06:04 - Ça va mieux d'ailleurs, je trouve récemment.
06:06 - Elle s'est détendue, c'est le cas de le dire.
06:08 - Elle a pas arrêté de se faire...
06:10 - Dans le documentaire nous avons interviewé Muriel Joudet, qui est une autrice formidable
06:15 et qui a cette analyse très juste de Nicole Kidman, qu'elle considère s'être enfermée dans sa propre perception de la perfection.

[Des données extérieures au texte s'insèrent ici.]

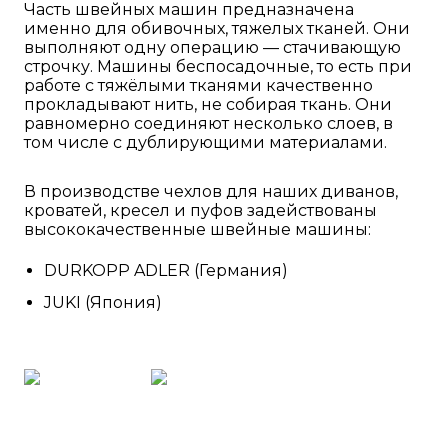
Часть швейных машин предназначена
именно для обивочных, тяжелых тканей. Они
выполняют одну операцию — стачивающую
строчку. Машины беспосадочные, то есть при
работе с тяжёлыми тканями качественно
прокладывают нить, не собирая ткань. Они
равномерно соединяют несколько слоев, в
том числе с дублирующими материалами.
В производстве чехлов для наших диванов,
кроватей, кресел и пуфов задействованы
высококачественные швейные машины:
DURKOPP ADLER (Германия)
JUKI (Япония)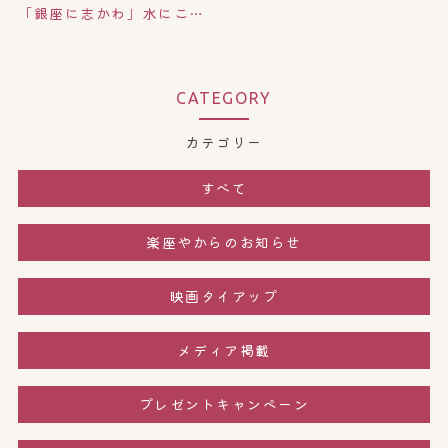
「銀座に志かわ」水にこだわる高級食パン。
CATEGORY
カテゴリー
すべて
楽座やからのお知らせ
映画タイアップ
メディア掲載
プレゼントキャンペーン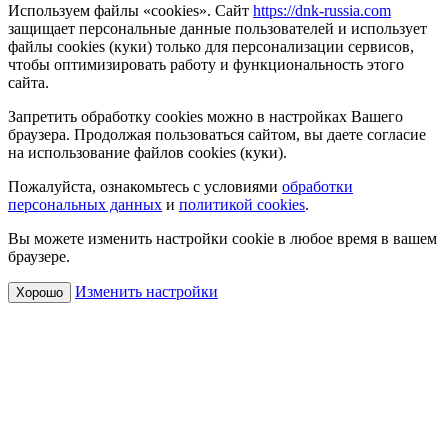
Используем файлы «cookies». Сайт
https://dnk-russia.com
защищает персональные данные пользователей и использует
файлы cookies (куки) только для персонализации сервисов,
чтобы оптимизировать работу и функциональность этого
сайта.
Запретить обработку cookies можно в настройках Вашего
браузера. Продолжая пользоваться сайтом, вы даете согласие
на использование файлов cookies (куки).
Пожалуйста, ознакомьтесь с условиями
обработки
персональных данных
и
политикой cookies
.
Вы можете изменить настройки cookie в любое время в вашем
браузере.
Изменить настройки
Хорошо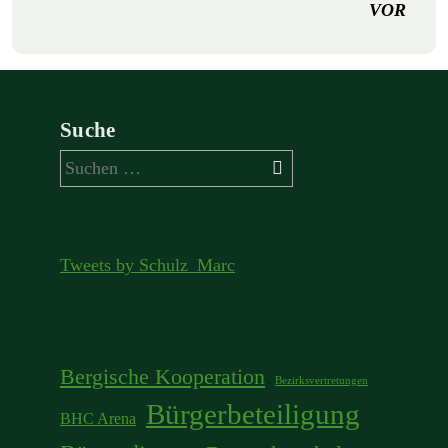
VOR
Suche
Suchen
nach:
Tweets by Schulz_Marc
Bergische Kooperation
Bezirksvertretungen
Bürgerbeteiligung
BHC Arena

06:24 C'est-à-dire qu'à la fois il y a une injonction extérieure à rester jeune pour cette actrice,
06:29 et puis elle-même, cette idée de la perfection avec des traits qui doivent pas bouger depuis ses premiers rôles jusqu'à ses rôles d'aujourd'hui,
06:36 qui font que petit à petit elle en fait peut-être toujours un peu plus, après libre à chacun de faire ce qu'il veut.
06:42 En tout cas, elle tourne toujours Nicole Kidman.
06:44 - Oui, contrairement à d'autres actrices qui ont vraiment trop touché leur visage et qui ont complètement arrêté de tourner.
06:51 - Alors, vous en parliez un peu, Lori, vous vouliez être un petit peu optimiste.
06:56 Mais est-ce que vous trouvez vraiment que ça change ? Parce que regardez, qui a monté les marches cette année au Festival de Cannes qui vient de se refermer ?
07:02 C'est que des nonans génères et des octogénaires, je me trompe pas, Harrison Ford ?
07:06 - Oui, c'est vrai. - Vous avez vu des femmes sur les marches ?
07:09 - Alors, on a vu Julianne Moore. - Hélène Mirenne, mais elle était peut-être pas là pour un film.
07:14 - Hélène Mirenne, qui est-ce qu'on a vu ? - Vous avez raison, on est obligés de chercher.
07:18 - Clotilde Courreau a monté les marches, il y en a eu quelques-unes.
07:22 - Oui, sincèrement, franchement, les choses changent. Les choses changent parce que nous avons déjà de plus en plus de cinéastes femmes qui émergent,
07:30 qui offrent de beaux rôles aux femmes. Donc oui, ça avance. Moi, je pense notamment à Fanny Ardant dans "Les jeunes amants".
07:36 Elle est sublime, elle joue une femme qui a une histoire d'amour avec un homme beaucoup plus jeune qu'elle, qui est joué par Melville Poupeau.
07:42 C'est un très beau rôle de femme. Isabelle Huppert a aussi enchaîné des rôles fantastiques.
07:48 Oui, quand même, les choses changent, mais c'est vrai, trop lentement, et il y a encore trop de différences entre les rôles proposés aux femmes et ceux qu'on propose aux hommes.
07:55 Et c'est vrai que quand on voit Harrison Ford dans "Indiana Jones 5", on se dit "bon ben voilà, on n'a pas l'équivalent féminin".
08:01 - Merci Laurie Choleva, merci Sophie Pagès. - Merci à vous pour l'invitation. Merci beaucoup.